Records provided
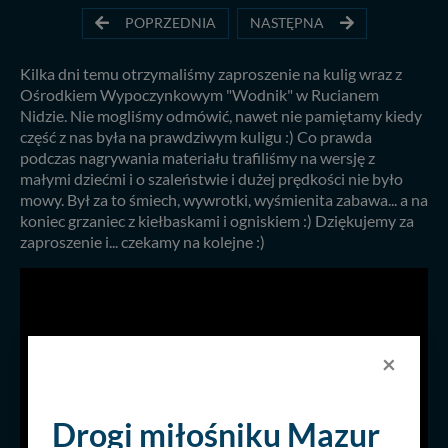
POPRZEDNIA
NASTĘPNA
Kilka dni temu otrzymaliśmy zaproszenie na kulig wraz z
Ośrodkiem Wypoczynkowym "Wodnik" w Rucianem
Nidzie. Nie mogliśmy odmówić, nawet nie pamiętamy kiedy
część z nas była na prawdziwym kuligu :) Co prawda
podczas nagrywania materiału trafiliśmy na wersję z
małymi dziećmi i o szaleństwie i dużej prędkości nie było
mowy. Był za to śmiech, wywrotki, wyśmienita zabawa... a na
koniec grzaniec z kiełbaskami i ogniskiem :) Dziękujemy za
zaproszenie i... czekamy na kolejne :)
×
Drogi miłośniku Mazur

Problem description
Apart from the pictures, set down all the entries above exactly.

Task output
POPRZEDNIA
NASTĘPNA
Kilka dni temu otrzymaliśmy zaproszenie na kulig wraz z
Ośrodkiem Wypoczynkowym "Wodnik" w Rucianem
Nidzie. Nie mogliśmy odmówić, nawet nie pamiętamy kiedy
część z nas była na prawdziwym kuligu :) Co prawda
podczas nagrywania materiału trafiliśmy na wersję z
małymi dziećmi i o szaleństwie i dużej prędkości nie było
mowy. Był za to śmiech, wywrotki, wyśmienita zabawa... a na
koniec grzaniec z kiełbaskami i ogniskiem :) Dziękujemy za
zaproszenie i... czekamy na kolejne :)
×
Drogi miłośniku Mazur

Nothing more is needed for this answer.